Dataset entries:
Segment Open

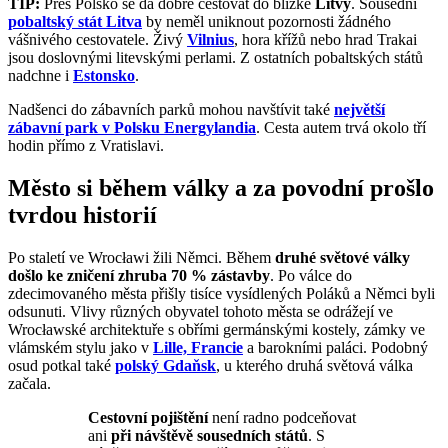
TIP:
Přes Polsko se dá dobře cestovat do blízké
Litvy
. Sousední
pobaltský stát Litva
by neměl uniknout pozornosti žádného
vášnivého cestovatele. Živý
Vilnius
, hora křížů nebo hrad Trakai
jsou doslovnými litevskými perlami. Z ostatních pobaltských států
nadchne i
Estonsko
.
Nadšenci do zábavních parků mohou navštívit také
největší
zábavní park v Polsku Energylandia
. Cesta autem trvá okolo tří
hodin přímo z Vratislavi.
Město si během války a za povodní prošlo
tvrdou historií
Po staletí ve Wrocławi žili Němci. Během
druhé světové války
došlo ke zničení zhruba 70 % zástavby
. Po válce do
zdecimovaného města přišly tisíce vysídlených Poláků a Němci byli
odsunuti. Vlivy různých obyvatel tohoto města se odrážejí ve
Wrocławské architektuře s obřími germánskými kostely, zámky ve
vlámském stylu jako v
Lille, Francie
a barokními paláci. Podobný
osud potkal také
polský Gdaňsk
, u kterého druhá světová válka
začala.
Cestovní pojištění
není radno podceňovat
ani
při návštěvě sousedních států
. S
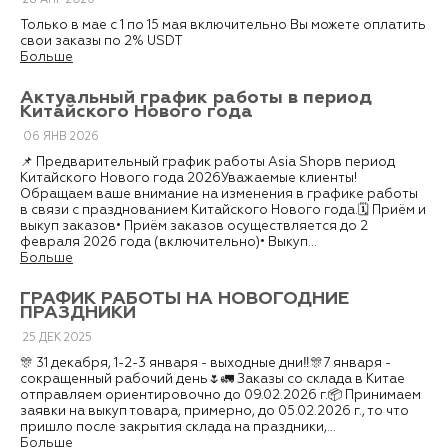
Только в мае с 1 по 15 мая включительно Вы можете оплатить
свои заказы по 2% USDT
Больше
Актуальный график работы в период
Китайского Нового года
06
ЯНВ
2026
📌 Предварительный график работы Asia Shopв период
Китайского Нового года 2026Уважаемые клиенты!
Обращаем ваше внимание на изменения в графике работы
в связи с празднованием Китайского Нового года.🗓 Приём и
выкуп заказов• Приём заказов осуществляется до 2
февраля 2026 года (включительно)• Выкуп...
Больше
ГРАФИК РАБОТЫ НА НОВОГОДНИЕ
ПРАЗДНИКИ
25
ДЕК
2025
🎊 31 декабря, 1-2-3 января - выходные дни‼️🎊7 января -
сокращенный рабочий день🌷🚛 Заказы со склада в Китае
отправляем ориентировочно до 09.02.2026 г.📦 Принимаем
заявки на выкуп товара, примерно, до 05.02.2026 г., то что
пришло после закрытия склада на праздники,...
Больше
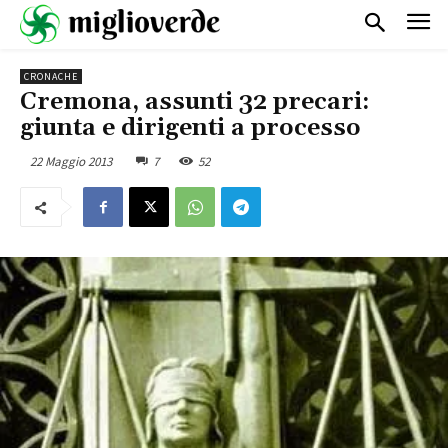
CRONACHE
Cremona, assunti 32 precari:
giunta e dirigenti a processo
22 Maggio 2013
7
52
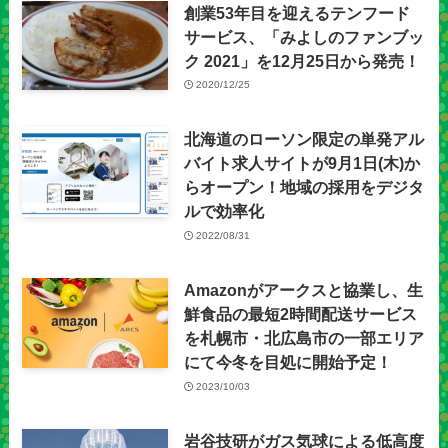
創業53年目を迎えるテンフード
サービス、「みよしのファンブッ
ク 2021」を12月25日から発売！
2020/12/25
北海道のローソン限定の単発アル
バイト求人サイトが9月1日(木)か
らオープン！地域の採用をデジタ
ルで効率化
2022/08/31
Amazonがアークスと協業し、生
鮮食品の最短2時間配送サービス
を札幌市・北広島市の一部エリア
にて今冬を目処に開始予定！
2023/10/03
岩谷技研がガス気球による低高度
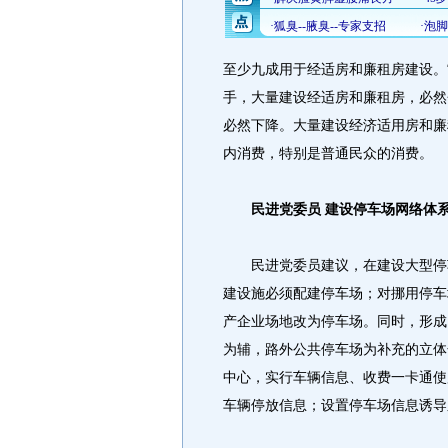
至少九成用于经适房和廉租房建设。
手，大量建设经适房和廉租房，必然
必然下降。大量建设经济适用房和廉
内消费，特别是普通民众的消费。
民进党委员 建设停车场网络体
民进党委员建议，在建设大型停车
建设施必须配建停车场；对挪用停车
产企业场地改为停车场。同时，形成
为辅，路外公共停车场为补充的立体
中心，实行车辆信息、收费一卡通使
车辆停放信息；设置停车场信息诱导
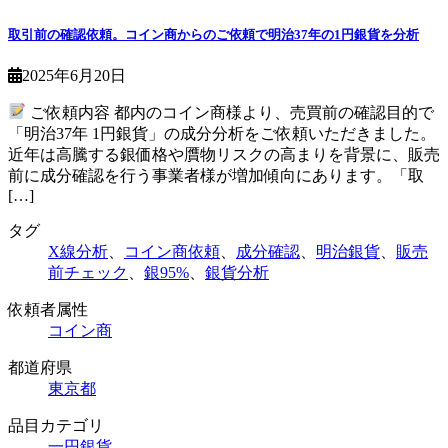
取引前の確認依頼。コイン商からのご依頼で明治37年の1円銀貨を分析
2025年6月20日
ご依頼内容 都内のコイン商様より、売買前の確認目的で
「明治37年 1円銀貨」の成分分析をご依頼いただきました。
近年は高騰する銀価格や贋物リスクの高まりを背景に、販売
前に成分確認を行う事業者様が増加傾向にあります。「取
[…]
タグ
X線分析
、
コイン商依頼
、
成分確認
、
明治銀貨
、
販売
前チェック
、
銀95%
、
銀貨分析
依頼者属性
コイン商
都道府県
東京都
品目カテゴリ
一円銀貨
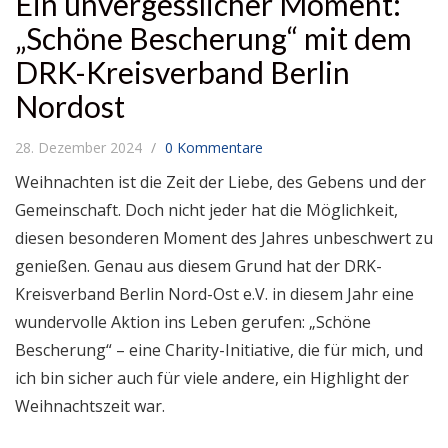
Ein unvergesslicher Moment:
„Schöne Bescherung“ mit dem
DRK-Kreisverband Berlin
Nordost
28. Dezember 2024
0 Kommentare
Weihnachten ist die Zeit der Liebe, des Gebens und der
Gemeinschaft. Doch nicht jeder hat die Möglichkeit,
diesen besonderen Moment des Jahres unbeschwert zu
genießen. Genau aus diesem Grund hat der DRK-
Kreisverband Berlin Nord-Ost e.V. in diesem Jahr eine
wundervolle Aktion ins Leben gerufen: „Schöne
Bescherung“ – eine Charity-Initiative, die für mich, und
ich bin sicher auch für viele andere, ein Highlight der
Weihnachtszeit war.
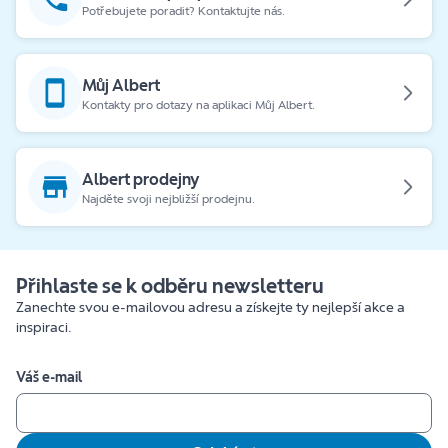
Potřebujete poradit? Kontaktujte nás.
Můj Albert
Kontakty pro dotazy na aplikaci Můj Albert.
Albert prodejny
Najděte svoji nejbližší prodejnu.
Přihlaste se k odběru newsletteru
Zanechte svou e-mailovou adresu a získejte ty nejlepší akce a
inspiraci.
Váš e-mail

Segment Closed

**Description of the task:** In the data above, find the line with "zábavní park v Polsku Energylandia" and the line with "Cestovní pojištění". Retype both, plus every line between them, exactly.

**Response to the task:**
zábavní park v Polsku Energylandia
. Cesta autem trvá okolo tří
hodin přímo z Vratislavi.
Město si během války a za povodní prošlo
tvrdou historií
Po staletí ve Wrocławi žili Němci. Během
druhé světové války
došlo ke zničení zhruba 70 % zástavby
. Po válce do
zdecimovaného města přišly tisíce vysídlených Poláků a Němci byli
odsunuti. Vlivy různých obyvatel tohoto města se odrážejí ve
Wrocławské architektuře s obřími germánskými kostely, zámky ve
vlámském stylu jako v
Lille, Francie
a barokními paláci. Podobný
osud potkal také
polský Gdaňsk
, u kterého druhá světová válka
začala.
Cestovní pojištění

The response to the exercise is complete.